The company works across all formats including traditional linear documentaries, feature films and animation as well as innovative digital story-telling productions, most of which are executed by the company’s subsidiary Submarine Channel. “I love television, I love film and I love games and I don’t see why I should limit myself to one format like a theatrically released film, especially when television is a way to reach a big audience,” says Felix about the company’s multi-platform approach. “I want to tell stories to make an impact. I’m not necessarily interested in the art for the art. If I can touch someone for a little moment with a film or a TV project or animated series that makes me happy.”
Another key aspect of Submarine, says Felix, is its international focus. “Because I run the company with Femke, who is based in Los Angeles, we try to be truly international in everything that we do, both in terms of the content and style as well as the financing,” he explains.
This can be seen in the financing of Wolting and Tommy Pallota’s award-winning project Last Hijack, exploring the Somali piracy issue through eyes of a pirate and a hijacked captain.
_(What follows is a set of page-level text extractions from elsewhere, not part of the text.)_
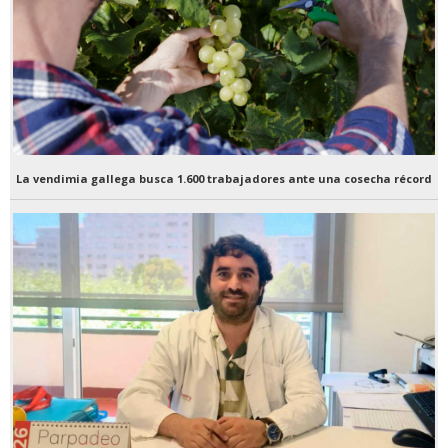
La vendimia gallega busca 1.600 trabajadores ante una cosecha récord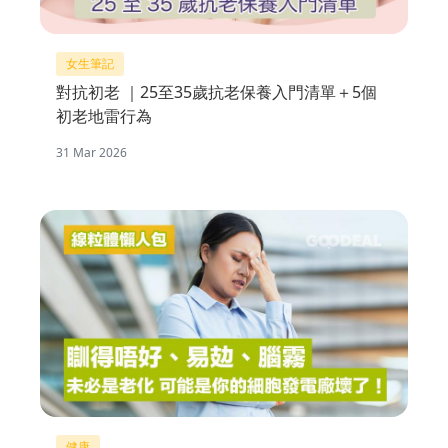
女生筆記
對抗初老 ｜25至35歲抗老保養入門清單＋5個
初老地雷行為
31 Mar 2026
健康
The project consisted of a hybrid film combining animation, documentary and dramatised live action as well as an online production called Last Hijack Interactive. The latter was one of the most elaborate co-productions for an interactive work to date, involving German production company Razor Films and broadcaster ZDF as well as Dutch broadcaster IKON. Co-producers on the film comprised Ireland’s Still Films, Belgium’s Savage Film as well as Razor Film, ZDF and IKON.
The film screened at a number festivals as well as on TV screens across Europe and is also available on digital platforms such as i-Tunes and Netflix while the interactive component was showcased on the websites of Dutch newspaper NCR Handelsblad and Germany’s ZDF, and Submarine’s own SubmarineChannel.com
After Cannes Felix will be in Annecy with a number of new projects including feature-length animation Vincent, based on Barbara Stok’s graphic novel about Vincent van Gogh. The €2.5m project is a co-production with Belgian Walking the Dog.